= Benjamin Miller (scientist) =

American gerontologist

Benjamin Miller is the Aging & Metabolism Research Program Chair at the Oklahoma Medical Research Foundation and holds the G.T. Blankenship Chair in Aging Research.

Miller attended the University of Wisconsin-Madison in Madison, Wisconsin, where he received his bachelor's and master's degrees in Kinesiology in 1995 and 1998, respectively. He then moved to the University of California Berkeley where he received his PhD in Integrative Biology in 2002. He continued as a postdoc at the University of Copenhagen, and in 2004 joined the faculty of the University of Auckland in New Zealand. Miller then moved to Colorado State University in 2007, where he eventually rose to full professorship and established expertise in measuring protein turnover using stable isotopes. In 2018, he moved to the Oklahoma Medical Research Foundation in Oklahoma City, Oklahoma. In 2025, he assumed the Chair of the Aging & Metabolism Research Program at the Oklahoma Medical Research Foundation.

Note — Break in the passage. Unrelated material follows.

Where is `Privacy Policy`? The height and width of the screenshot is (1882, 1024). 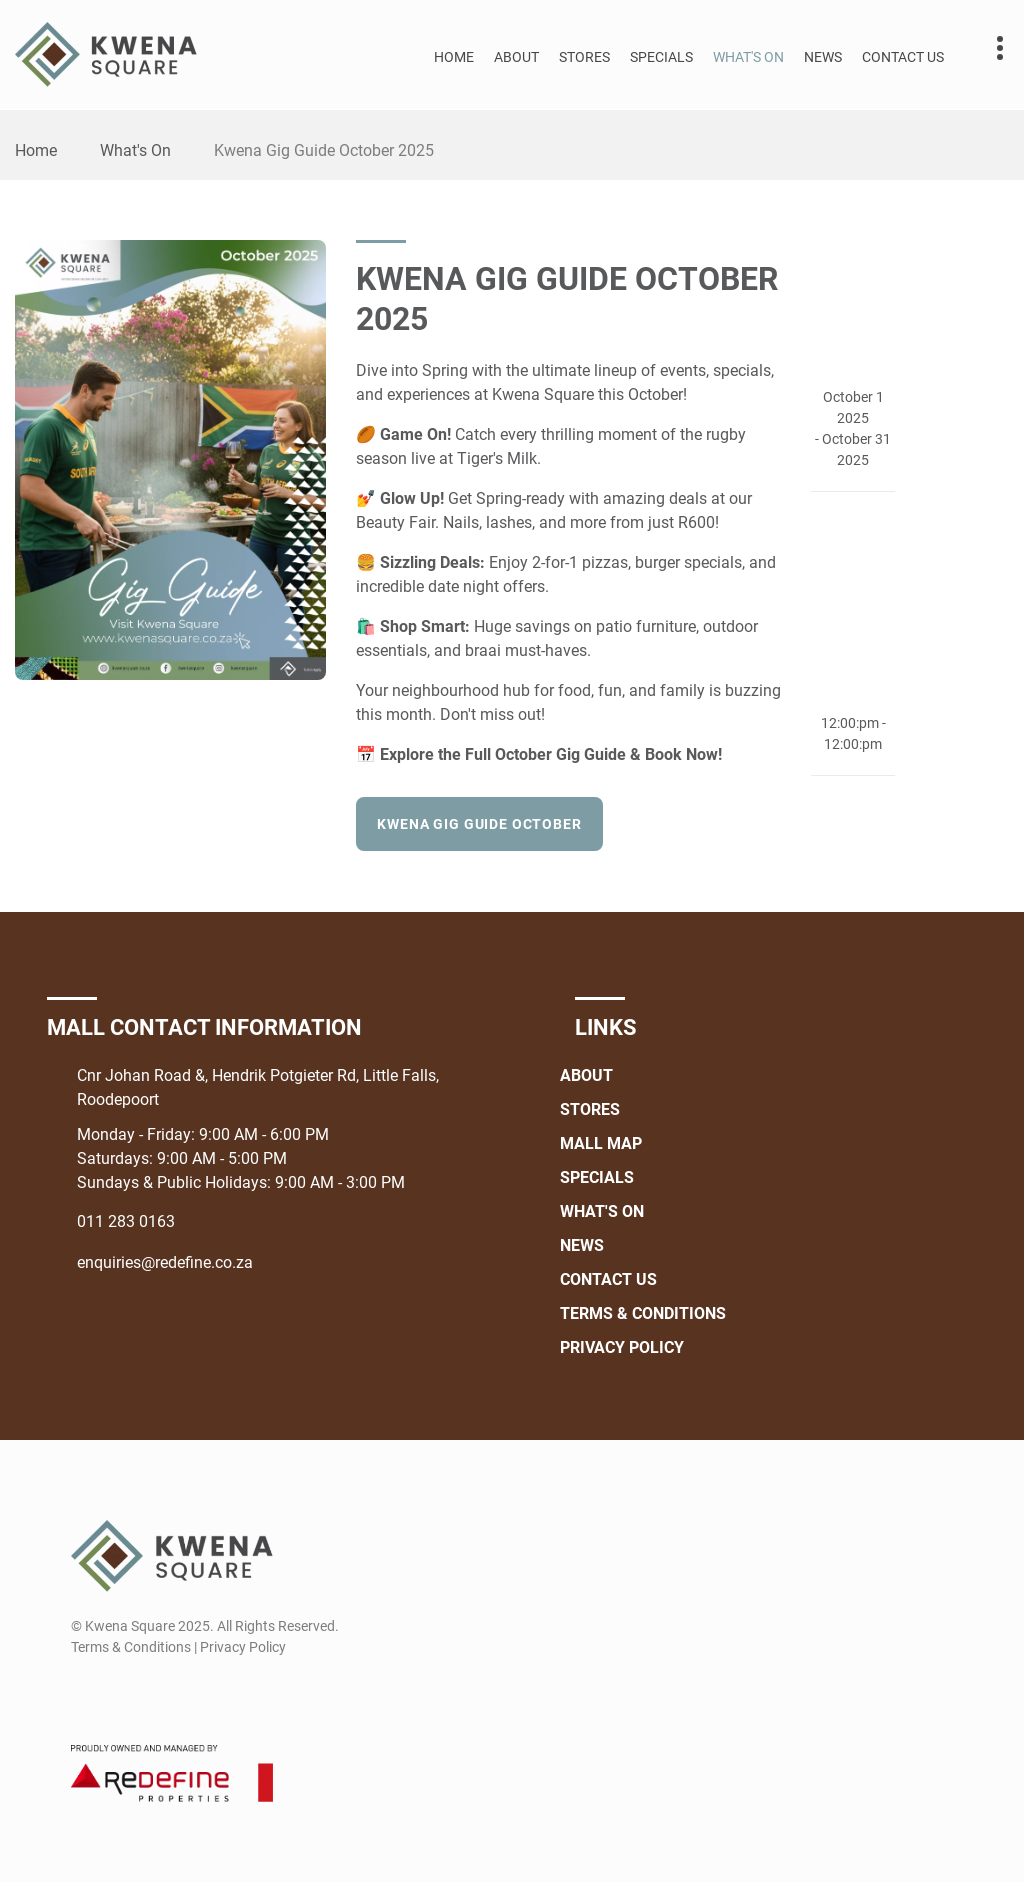 Privacy Policy is located at coordinates (622, 1347).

Miller served from 2024 to 2025 as president of the American Aging Association, the largest scientific society devoted to the study of the biology of aging in the United States of America. Since 2020, Miller has served as associate editor of GeroScience, and from 2021-2024, Miller has served as associate editor of the Journals of Gerontology Biological Sciences, where he remains on the Editorial Board.

Miller's laboratory focuses on maintaining healthy skeletal muscle during aging, with a focus on protein turnover and mitochondria.